Data Cleansing

Data Cleansing

As part of the Data Transformation, Data Consolidation and Excel Consolidation processes, we are involved in activities related with Data Cleansing. Data cleansing follows the data extraction process.

Why is data dirty?

Data could be dirty because of the following reasons:

·        Incomplete data set: say if the completion date for a project has not been filled up.
·        Noisy: say I have a numeric value instead of a date entry.
·        Inconsistent: if the calculations do not match up with the other input data sets.

Why is it important to handle the issue of dirty data?

Handling dirty data is important because poor data set could result in wrong decisions by the senior managers.

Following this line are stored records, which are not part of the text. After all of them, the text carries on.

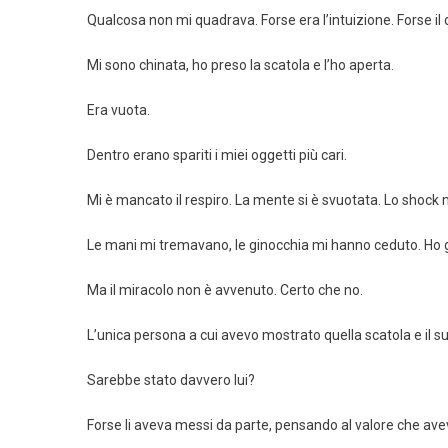
Qualcosa non mi quadrava. Forse era l’intuizione. Forse il
Mi sono chinata, ho preso la scatola e l’ho aperta.
Era vuota.
Dentro erano spariti i miei oggetti più cari.
Mi è mancato il respiro. La mente si è svuotata. Lo shock 
Le mani mi tremavano, le ginocchia mi hanno ceduto. Ho gu
Ma il miracolo non è avvenuto. Certo che no.
L’unica persona a cui avevo mostrato quella scatola e il su
Sarebbe stato davvero lui?
Forse li aveva messi da parte, pensando al valore che a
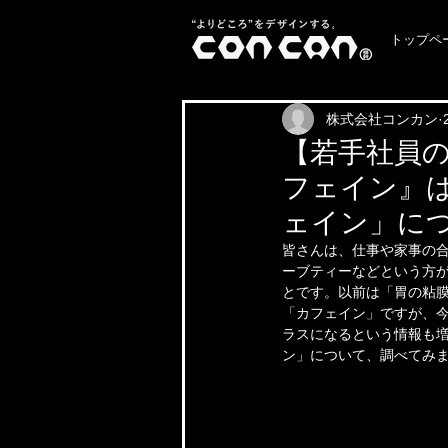
トップペ
株式会社コンカン
【若手社員の
フェイン』
ェイン」に
皆さんは、仕事や家事の
ーブティーなどという方
とです。以前は「胃の粘
「カフェイン」ですが、
ラスになるという情報も
ン」について、調べてみ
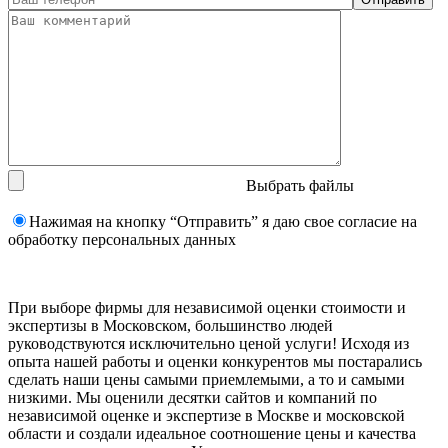
Выбрать файлы
Нажимая на кнопку “Отправить” я даю свое согласие на
обработку персональных данных
При выборе фирмы для независимой оценки стоимости и
экспертизы в Московском, большинство людей
руководствуются исключительно ценой услуги! Исходя из
опыта нашей работы и оценки конкурентов мы постарались
сделать наши цены самыми приемлемыми, а то и самыми
низкими. Мы оценили десятки сайтов и компаний по
независимой оценке и экспертизе в Москве и московской
области и создали идеальное соотношение цены и качества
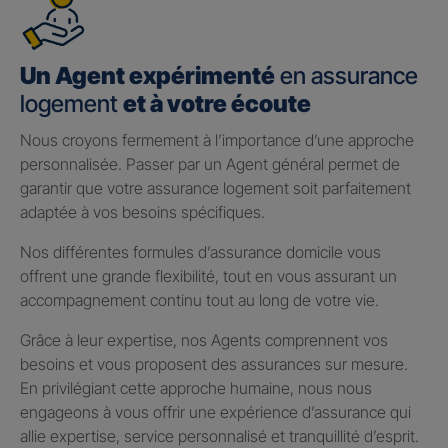
Un Agent expérimenté
en assurance
logement
et à votre écoute
Nous croyons fermement à l’importance d’une approche
personnalisée. Passer par un Agent général permet de
garantir que votre assurance logement soit parfaitement
adaptée à vos besoins spécifiques.
Nos différentes formules d’assurance domicile vous
offrent une grande flexibilité, tout en vous assurant un
accompagnement continu tout au long de votre vie.
Grâce à leur expertise, nos Agents comprennent vos
besoins et vous proposent des assurances sur mesure.
En privilégiant cette approche humaine, nous nous
engageons à vous offrir une expérience d’assurance qui
allie expertise, service personnalisé et tranquillité d’esprit.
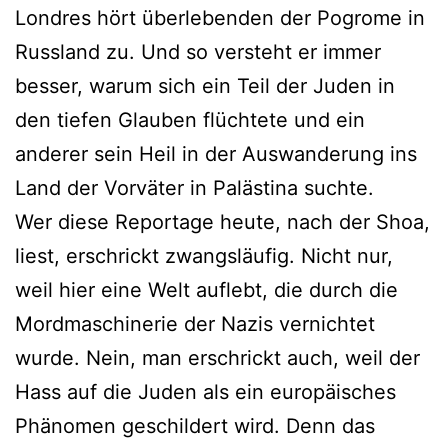
Londres hört überlebenden der Pogrome in
Russland zu. Und so versteht er immer
besser, warum sich ein Teil der Juden in
den tiefen Glauben flüchtete und ein
anderer sein Heil in der Auswanderung ins
Land der Vorväter in Palästina suchte.
Wer diese Reportage heute, nach der Shoa,
liest, erschrickt zwangsläufig. Nicht nur,
weil hier eine Welt auflebt, die durch die
Mordmaschinerie der Nazis vernichtet
wurde. Nein, man erschrickt auch, weil der
Hass auf die Juden als ein europäisches
Phänomen geschildert wird. Denn das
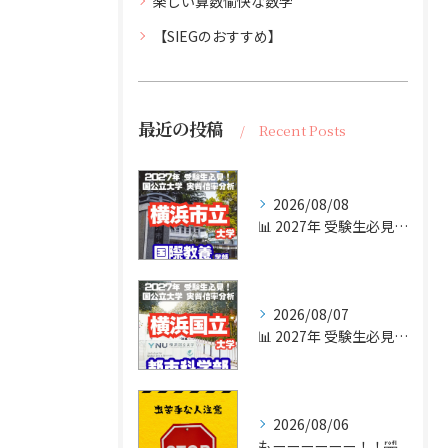
楽しい算数愉快な数学
【SIEGのおすすめ】
最近の投稿
Recent Posts
2026/08/08
📊 2027年 受験生必見！【横浜市立大学 実質倍率分析 P...
2026/08/07
📊 2027年 受験生必見！【横浜国立大学 実質倍率分析 P...
2026/08/06
もーーーーーー！！🤣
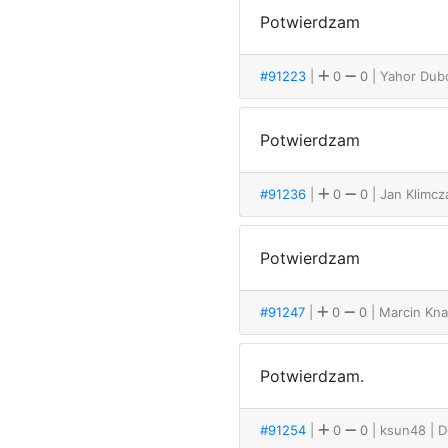
Potwierdzam
#91223
|
0
0
| Yahor Dub
Potwierdzam
#91236
|
0
0
| Jan Klimc
Potwierdzam
#91247
|
0
0
| Marcin Kn
Potwierdzam.
#91254
|
0
0
| ksun48
| 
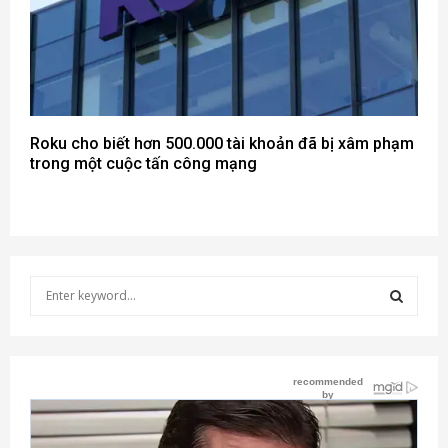
Roku cho biết hơn 500.000 tài khoản đã bị xâm phạm
trong một cuộc tấn công mạng
S
e
a
S
r
c
E
h
f
A
o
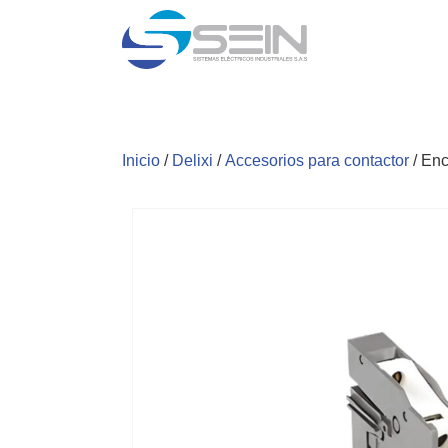
Inicio
/
Delixi
/
Accesorios para contactor
/ Enc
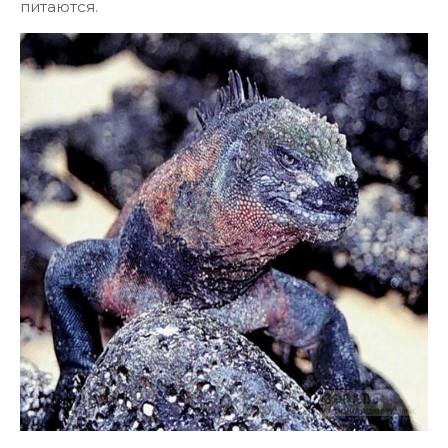
питаются.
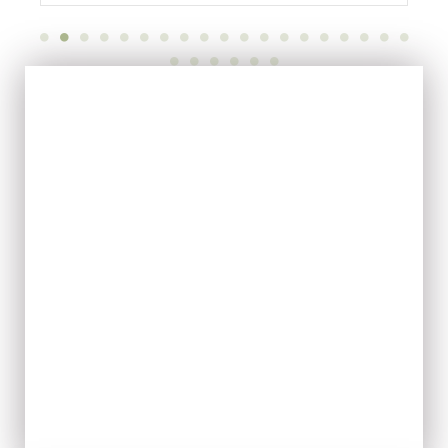
EVOO
ACQUISTA ORA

How do we cleanse the data sets?

We adopt multiple methods of cleansing the data sets. Some of the approaches are as follows:

·        Handling missing data: for solving this problem, we could adopt the following approaches:
o   Ignore those values
o   Put in a default value. This default value could be a mean, most probable value or a constant.
o   Handle each entry manually.
·        Handling noisy data: we solve issues resulting from the same using Data binning and Data clustering(remove outliers)

Data cleansing methodology adopted by Turbodata: Turbodata does data cleansing at staging layer as given in the diagram in the 'Data Consolidation' page. The ETL team uses SQL/C#/.Net methodology for data cleansing whereby the process removes unwanted characters before the process of normalization and data transformation begins.